In Gesetzesform gegossen wurde das Verbot von Bleiverbindungen in Lacken durch Richtlinien der Europäischen Gemeinschaft zum Recycling von Batterien, Altfahrzeugen, Elektro- und Elektronikschrott sowie Verpackungen. Die zulässigen Verunreinigungen sind dem Umstand geschuldet, dass natürlich vorkommende Metallerze in geringem Maße mit Blei verunreinigt sind. Es ist zu erwarten, dass im Zusammenhang mit der forcierten Kreislaufwirtschaft auch in anderen Bereichen zu ähnlichen Beschränkungen gegriffen wird, um Arbeitsschutz und Umweltschutz bei Recycling-Anlagen zu verbessern.

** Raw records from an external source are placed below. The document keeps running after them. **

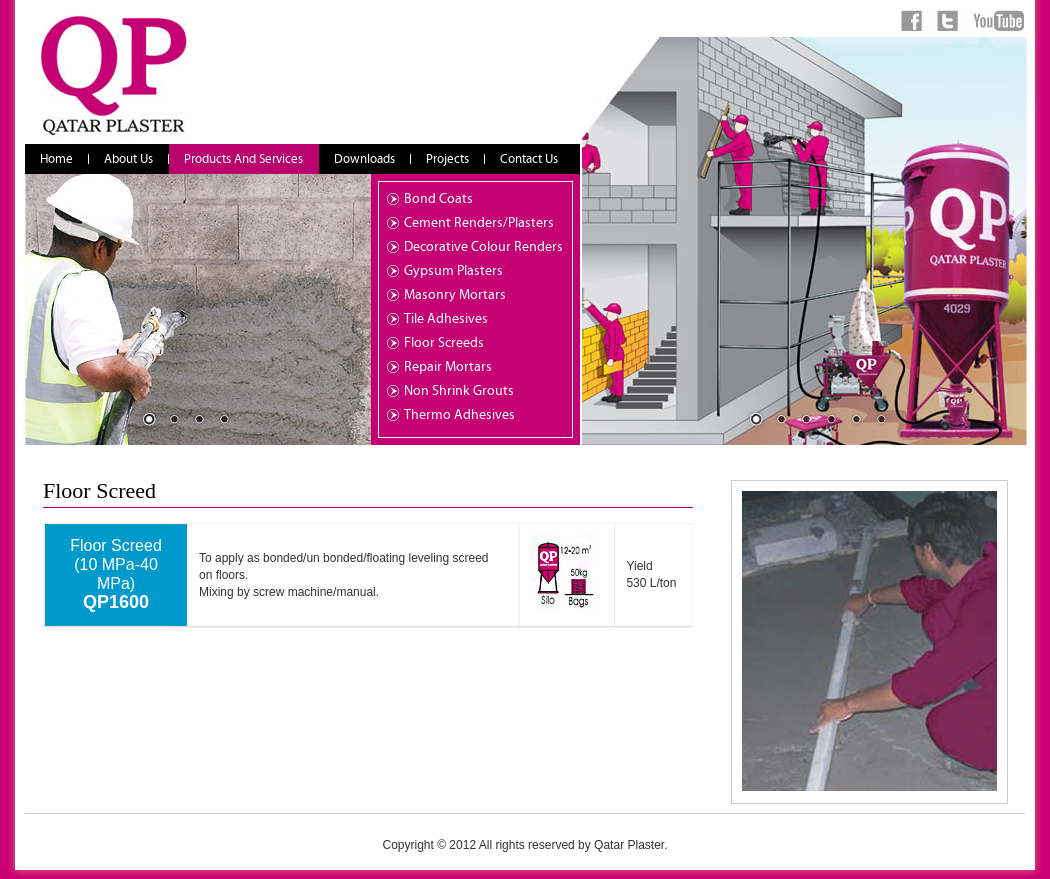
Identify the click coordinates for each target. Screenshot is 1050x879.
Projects (447, 159)
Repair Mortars (448, 367)
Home (56, 159)
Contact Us (529, 159)
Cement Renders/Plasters (479, 223)
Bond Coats (438, 199)
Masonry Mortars (455, 295)
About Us (128, 159)
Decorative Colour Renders (483, 247)
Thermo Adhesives (459, 415)
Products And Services (243, 159)
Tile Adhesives (446, 319)
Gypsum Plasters (453, 271)
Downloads (364, 159)
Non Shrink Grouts (459, 391)
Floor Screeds (444, 343)
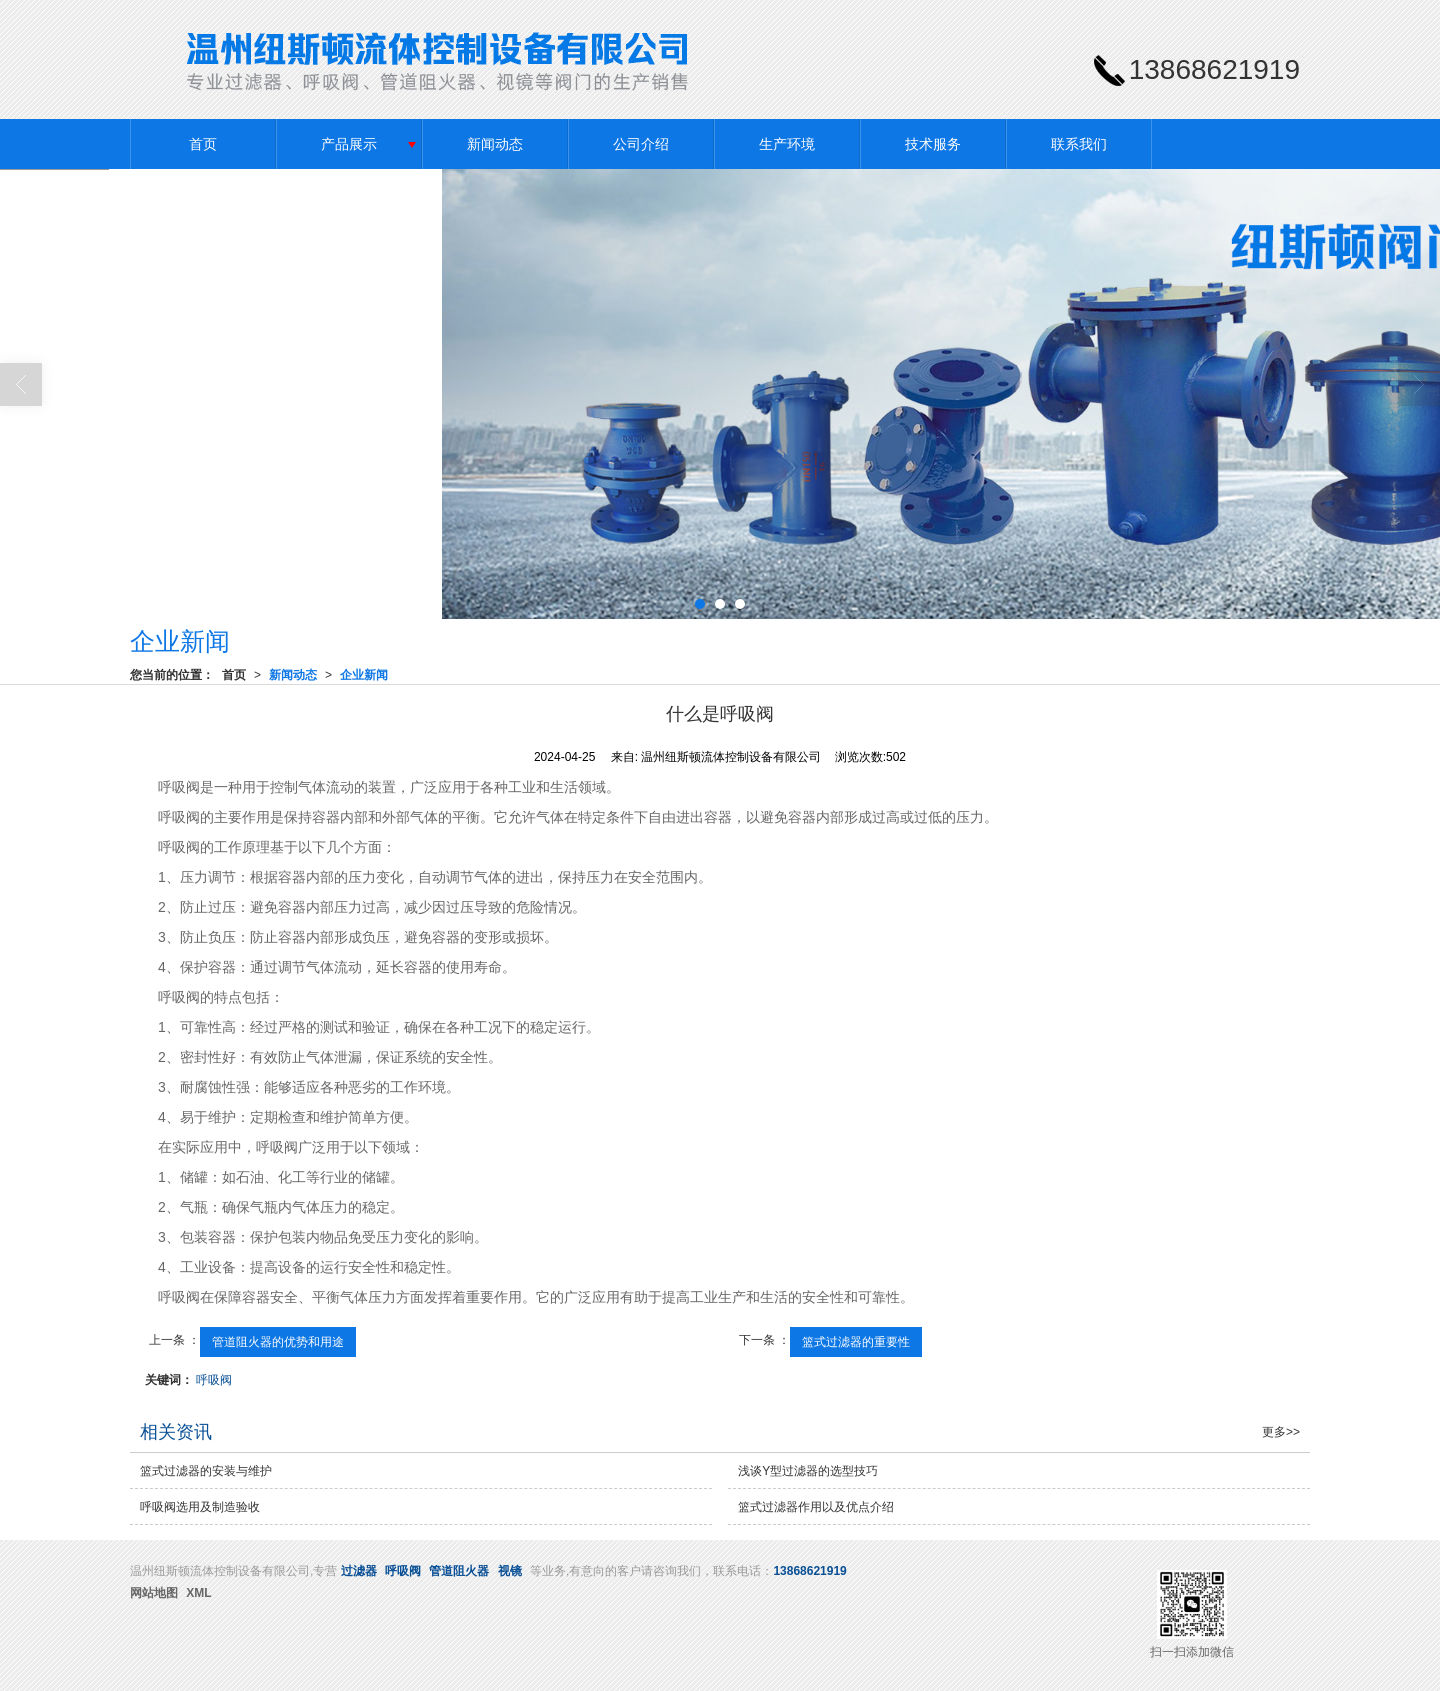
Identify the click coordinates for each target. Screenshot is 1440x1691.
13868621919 (809, 1571)
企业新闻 (364, 675)
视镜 (510, 1571)
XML (198, 1593)
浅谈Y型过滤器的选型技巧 (808, 1471)
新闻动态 (495, 144)
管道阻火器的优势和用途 (278, 1342)
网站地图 (154, 1593)
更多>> (1281, 1432)
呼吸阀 (214, 1380)
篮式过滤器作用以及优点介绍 (816, 1507)
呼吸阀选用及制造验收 (200, 1507)
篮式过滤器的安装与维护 (206, 1471)
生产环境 (787, 144)
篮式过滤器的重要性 (856, 1342)
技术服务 (933, 144)
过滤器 (359, 1571)
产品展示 (349, 144)
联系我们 (1079, 144)
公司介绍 (641, 144)
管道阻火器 (459, 1571)
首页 (203, 144)
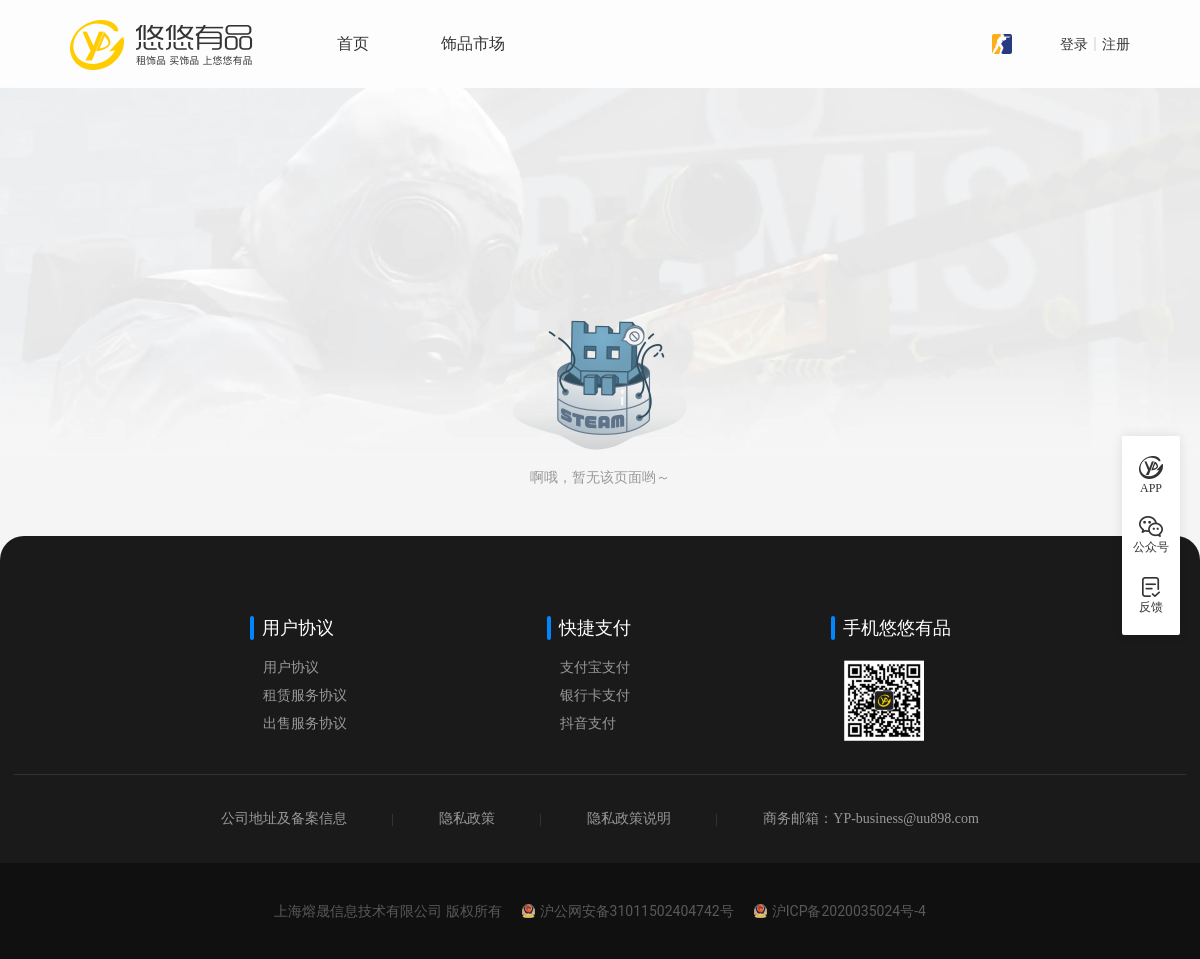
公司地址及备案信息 (284, 818)
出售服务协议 (305, 723)
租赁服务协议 (305, 695)
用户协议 (291, 667)
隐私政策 (467, 818)
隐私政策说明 (629, 818)
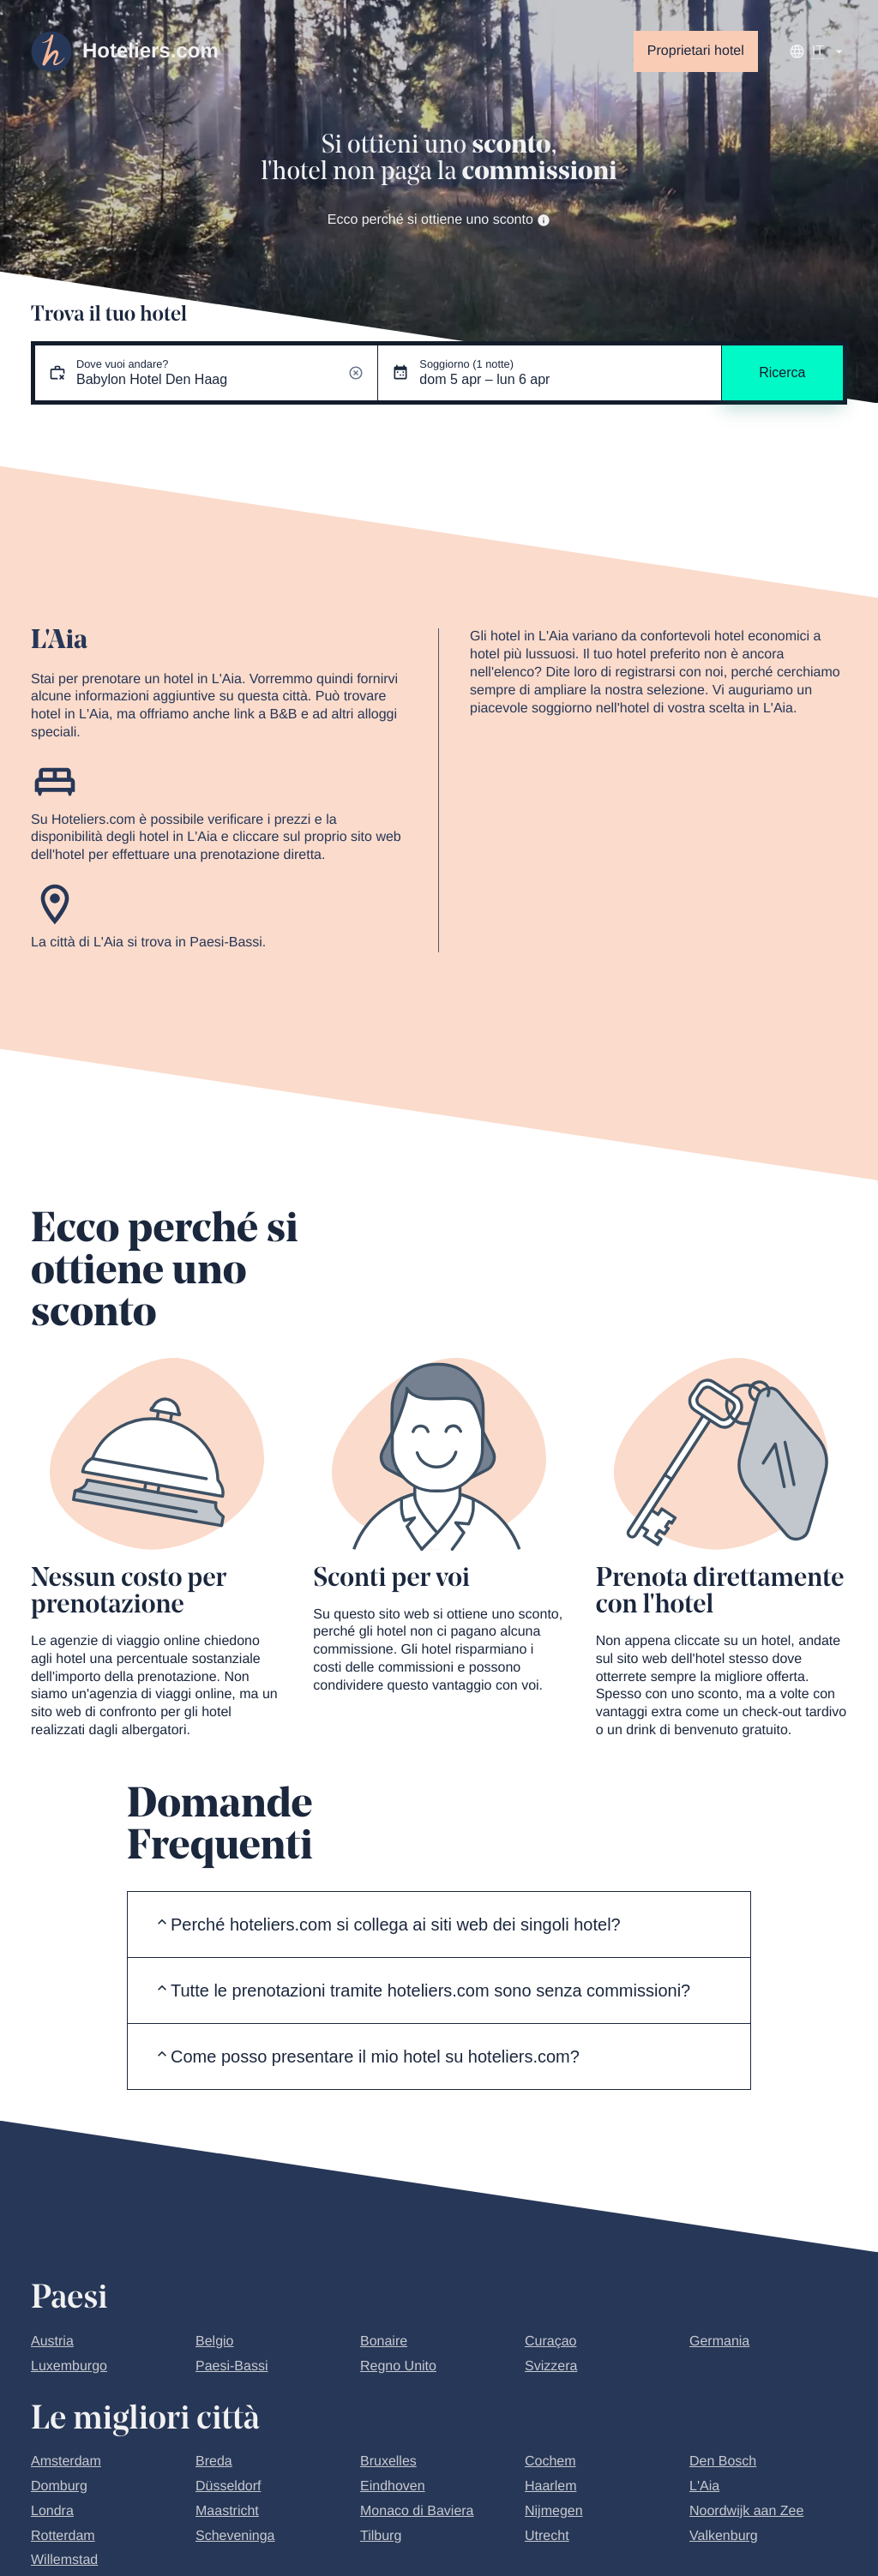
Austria (52, 2341)
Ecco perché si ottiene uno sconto (439, 220)
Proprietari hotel (695, 51)
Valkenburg (723, 2536)
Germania (719, 2341)
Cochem (550, 2461)
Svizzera (551, 2366)
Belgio (214, 2341)
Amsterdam (66, 2461)
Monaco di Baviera (417, 2511)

Ein weiterer Antrieb zum Verzicht auf Bleiverbindungen in Lacken und Farben ist die Chemikalien-Gesetzgebung. Es gibt zwar trotz Widerspruchs der Lackindustrie seit 2015 eine (befristete) Zulassung von Bleichromat für bestimmte industrielle Anwendungen. Aber bei den zulässigen Anwendungen muss in jedem Teilprozess der DMEL-Wert (derived minimum effect level) eingehalten werden. Dieser wurde auf 0,0006 mg/m³ festgelegt, eine extreme Herausforderung für den Nachweis der sicheren Verwendung.

Ein weiteres Motiv für den Verzicht auf Bleiverbindungen ist die jüngste Diskussion über den Eintrag von Mikrokunststoffen in die Weltmeere. Als eine nicht unwesentliche Quelle für die Freisetzung von Mikrokunststoffen wurde der Abrieb von Straßenmarkierungsmaterialien identifiziert. Für diesen Einsatzzweck wurde die Zulassung von Bleichromat durch die Europäische Chemikalienagentur (EChA) gewährt.

Es bleibt zu hoffen, dass bei der anstehenden Entscheidung über die Verlängerung der Zulassung von Bleichromat diese neuen Argumente (sichere Verwendung, Kreislaufwirtschaft, Mikrokunststoffe) angemessen berücksichtigt werden. Wie bereits gesagt: technisch gibt es keinen Grund zur weiteren Verwendung.